Rapatrier la production de toute ou partie de nos médicaments en France ou en Europe suppose également le retour d’une industrie polluante. Un “non-sujet” pour Philippe Luscan, vice-président exécutif de Sanofi, en charge des affaires industrielles globales, interrogé par L’Usine Nouvelle. Pour lui, “il ne peut plus y avoir de politique industrielle durable sans intégrer des critères de développement durable”, et “cela devrait être valable pour toute la planète”. Autrement dit, délocaliser une production polluante est une solution à court terme. Il s’agit ici de réaliser un pari sur l’avenir en repensant nos industries avec les contraintes de production respectueuses de l’environnement et de notre santé. Marie Coris souligne à ce titre : “ Ce qui est un peu paradoxal c’est que les normes environnementales en vigueur en France sont drastiques mais que lorsqu’il s’agit d’importer, on est déjà beaucoup moins regardant ”.

Une autre question soulevée sera donc l’arbitrage entre les productions relocalisées et celles maintenues à l’étranger. Certains estiment qu’il faudra miser sur les produits innovants comme la bioproduction. Mais l’enjeu devrait plutôt être de relocaliser les substances nécessaires et utilisées en nombre sur notre territoire.
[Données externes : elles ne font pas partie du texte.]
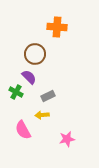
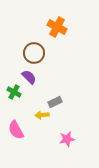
orange cross: rotated 24 degrees clockwise
brown circle: moved 1 px left, 1 px up
green cross: moved 2 px left
gray rectangle: moved 7 px right, 6 px down
pink semicircle: moved 7 px left
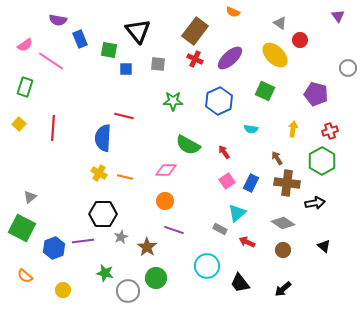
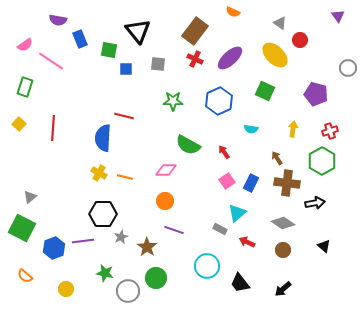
yellow circle at (63, 290): moved 3 px right, 1 px up
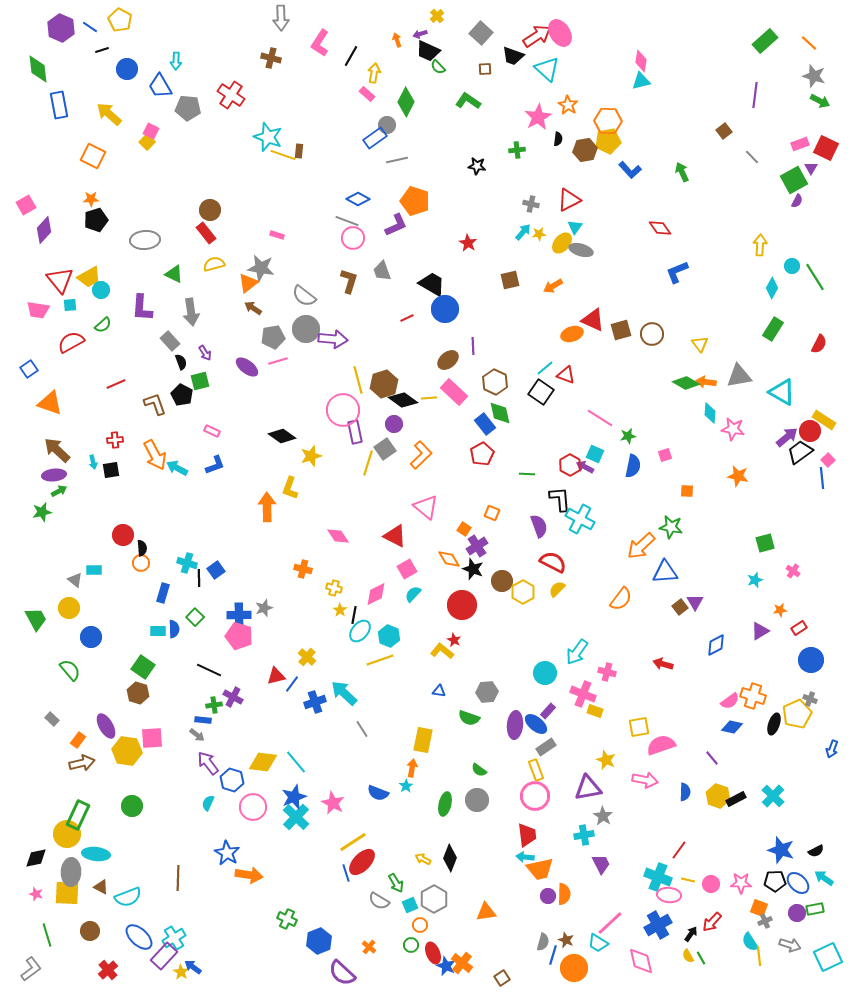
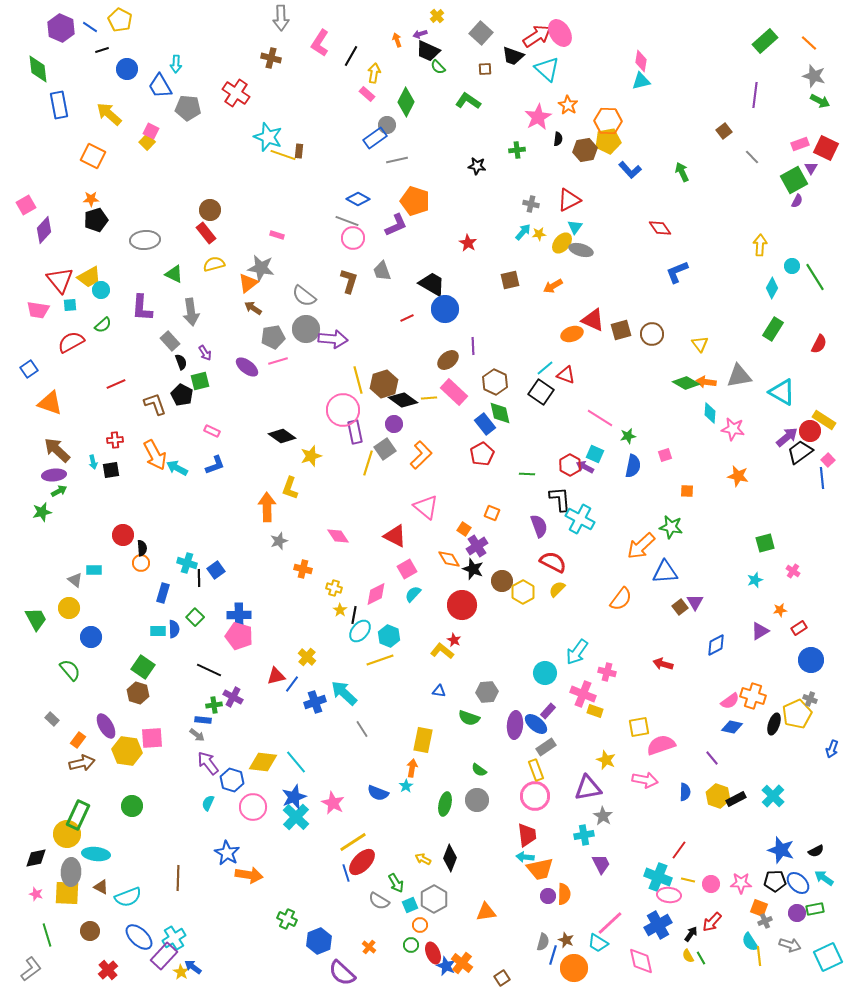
cyan arrow at (176, 61): moved 3 px down
red cross at (231, 95): moved 5 px right, 2 px up
gray star at (264, 608): moved 15 px right, 67 px up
A ce titre, on peut citer l’exemple de Seqens, un leader du secteur français. L’industriel qui a réalisé 1,1 milliard d’euros de CA en 2019 est engagé dans les discussions avec l’État concernant la relocalisation totale de la production de paracétamol en France. Le groupe Sequens possède une usine chinoise qui produit la molécule, utilisée pour produire le médicament le plus vendu en France. A réfléchir, quand on sait l’investissement financier colossal qui serait nécessaire pour développer les biotechnologies par exemple. Hichem Jouaber, spécialiste de l’industrie pharmaceutique déclare ainsi : “La construction d’une usine de biotech coûte entre 1 et 1,5 milliard d’euros. En France, seul Sanofi pourrait faire un tel investissement seul”. Sans s’aventurer dans des technologies innovantes, les sites de production pharmaceutiques coûtent cher. Isabelle Fréret, représentante CFE-CGC de la branche industrie pharmaceutique estime que le coût d’une ligne de production peut atteindre des dizaines de millions d’euros.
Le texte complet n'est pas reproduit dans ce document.